Matmazel Noraliya’nın Koltuğu – Peyami Safa – Konusu
Peyami Safa / Matmazel Noraliya’nın Koltuğu / Sayfa: 319
Matmazel Noraliya’nın Koltuğu – Peyami Safa – Konusu
Peyami Safa ile tanışanınız var mı? Daha doğrusu tanışmayanınız? Türk edebiyatının güzide kalemlerinden olan yazarımızın eserleri kadar hayat hikâyesi de ilginçtir. Okuduğum romanların yazarları sadece kitap üzerinde yazan bir isim olarak kalsın istemediğimden kitabı inşa eden ustaları da tanımak istemişimdir hep. Bu huyum birçok şey kattı bana ve görüşlerime diyebilirim. Bir eseri vücuda getiren o ustanın az çok yaşam öyküsünü bildiğiniz takdirde eserlerine olan yaklaşımınız biraz daha farklı bir hal alıyor. İster istemez esere, gözünüzde çizdiğiniz bir yoldan bakıyorsunuz. Kaldı ki Peyami Safa, eserlerinde genel olarak otobiyografik unsurlar bulundurur.
Çocukluğundan bu yana hastalıklı bir vücuda sahip olan Safa, romanlarında da bu zor ve hastalıklı vücudu oldukça sağlam işlemiş. Okuduğunuzda bana hak vereceğinize eminim. Dokuzuncu Hariciye Koğuşu da otobiyografik bir niteliğe sahiptir. Kemik rahatsızlığı olan bir çocuğun hüzünlü hikâyesi anlatılır. Bacağının kesilme tehlikesi vardır vs. olmadı bu eseri bir başka değerlendirmemizde ele alırız
Büyüsünü kaçırmayalım o halde. Kendi hayatından izler taşıması bakımından önemine dikkat çekmek istedim. Sadece bedenen zorluk yaşamayan yazarımız, maddi ve ruhani sorunlarla da baş başa kalmıştır. Takdir edersiniz ki bu acılar ve zor yaşam mücadelesi ekseriyet belirlemiştir konularını. Hatta sizinle çok sevdiğim bir bileğiyi de paylaşayım. Annesinin soyadını takma ad olarak dahi kullanmış.
Geçim sıkıntısından dolayı yazdığı eserlerde Server Bedi takma adını kullanıyor. Bedia idi yanlış hatırlamıyorsam annesinin soyadı.
Neyse konudan çok sapmadan Ferit’e gelelim. Ferit kim yahu! Başkahramanımız olur kendileri. Lakin tek düze bir anlatım ya da olay örgüsü beklemeyin. Harmanlanmış, ruh tahlillerine, değişik karakterle tanışacağınız bir pansiyona şehit olacaksınız. Ferit ise tıp eğitimi alan ve bir pansiyona yerleşen ana karakterimiz. Olaylar Matmazel etrafında dönüyor gibi görünse de kendisinin sadece koltuğu bizlerle.
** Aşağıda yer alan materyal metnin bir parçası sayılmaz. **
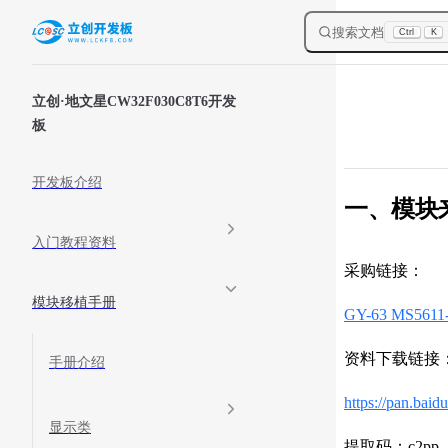
Skip to content
搜索文档
Ctrl
K
Sidebar Navigation
立创·地文星CW32F030C8T6开发
板
开发板介绍
一、模块
入门教程资料
采购链接：
模块移植手册
GY-63 MS5
资料下载链接
手册介绍
https://pan.ba
显示类
提取码：c2pp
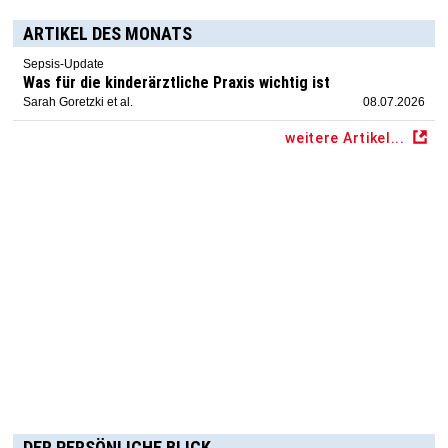
ARTIKEL DES MONATS
Sepsis-Update
Was für die kinderärztliche Praxis wichtig ist
Sarah Goretzki et al.
08.07.2026
weitere Artikel...
DER PERSÖNLICHE BLICK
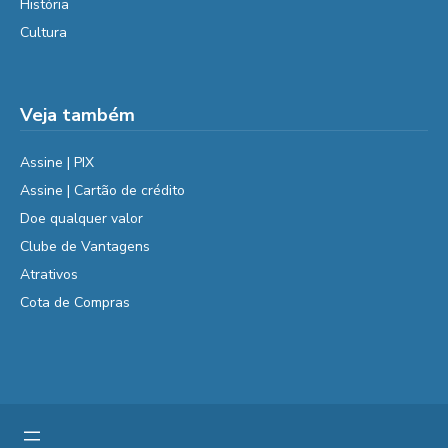
História
Cultura
Veja também
Assine | PIX
Assine | Cartão de crédito
Doe qualquer valor
Clube de Vantagens
Atrativos
Cota de Compras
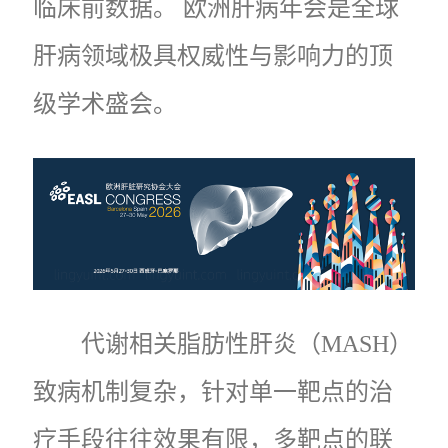
临床前数据。 欧洲肝病年会是全球
肝病领域极具权威性与影响力的顶
级学术盛会。
代谢相关脂肪性肝炎（MASH）
致病机制复杂，针对单一靶点的治
疗手段往往效果有限，多靶点的联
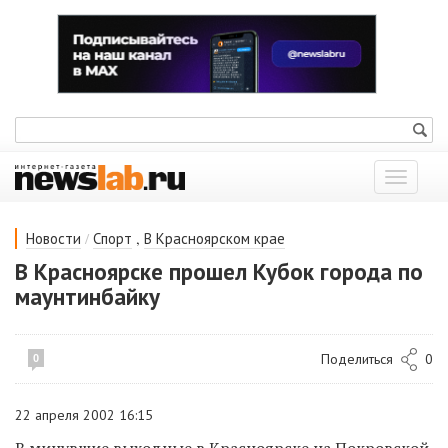
Показат
меню
/
,
Новости
Спорт
В Красноярском крае
В Красноярске прошел Кубок города по
маунтинбайку
Поделиться
0
0
22 апреля 2002 16:15
В минувшие выходные в Красноярске на Покровской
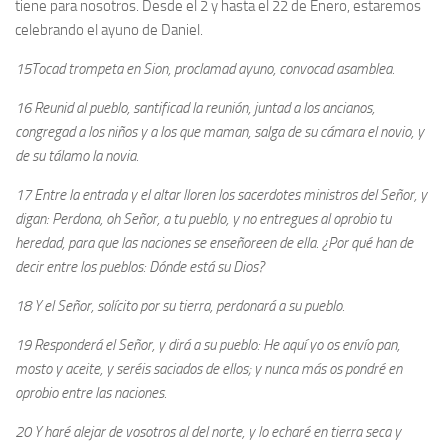
tiene para nosotros. Desde el 2 y hasta el 22 de Enero, estaremos
celebrando el ayuno de Daniel.
15Tocad trompeta en Sion, proclamad ayuno, convocad asamblea.
16 Reunid al pueblo, santificad la reunión, juntad a los ancianos,
congregad a los niños y a los que maman, salga de su cámara el novio, y
de su tálamo la novia.
17 Entre la entrada y el altar lloren los sacerdotes ministros del Señor, y
digan: Perdona, oh Señor, a tu pueblo, y no entregues al oprobio tu
heredad, para que las naciones se enseñoreen de ella. ¿Por qué han de
decir entre los pueblos: Dónde está su Dios?
18 Y el Señor, solícito por su tierra, perdonará a su pueblo.
19 Responderá el Señor, y dirá a su pueblo: He aquí yo os envío pan,
mosto y aceite, y seréis saciados de ellos; y nunca más os pondré en
oprobio entre las naciones.
20 Y haré alejar de vosotros al del norte, y lo echaré en tierra seca y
Ferit’in kaldığı pansiyona, pansiyon değil de bir tımarhane demek daha yerinde olur aslında. Çırılçıplak dolaşanları mı ararsınız, pansiyonun her gece cinler tarafından basıldığını söyleyenleri mi ararsınız, azılı bir katili mi yoksa gaipten sesler duyanları mi ararsınız. Anlayacağınız pansiyon demeye bin şahit ister.
Ferit, küçük kardeşi Nilüfer’i teyzesinin yanına bırakmış bir öğrenci. Söylemiştik evvelinde tıpçı olduğunu zaten. Lakin sonrasında felsefeye merak salıp tıp eğitimini yarıda bırakıyor. Araştırmaları sonucu bir karmaşa meydana geliyor ruhunda ve karmaşanın adı kendisi oluyor. Sonrasında Matmazel’e ait olan yere gidiyor.
Adada otelvari gibi bir şey. Kadın ölmüş ama sanki orda. Duvardaki portresi sanki bütün gün insanları izliyor. Buradaki karmaşa ve Matmazel ’in ruhunun onunla konuşması bir zaman sonra Ferit’i düze çıkarıyor. Kafasını toplayıp kendine gelemeye, kendini bulmaya başlıyor. Tabii evvelinde her gece Noraliya’nın koltuğunda onunla sohbet ediyor. Daha doğrusu ruhu ile. Ben okunmaya değer bir yapıt olduğu görüşündeyim. Tavsiye eder miyim? Elbette.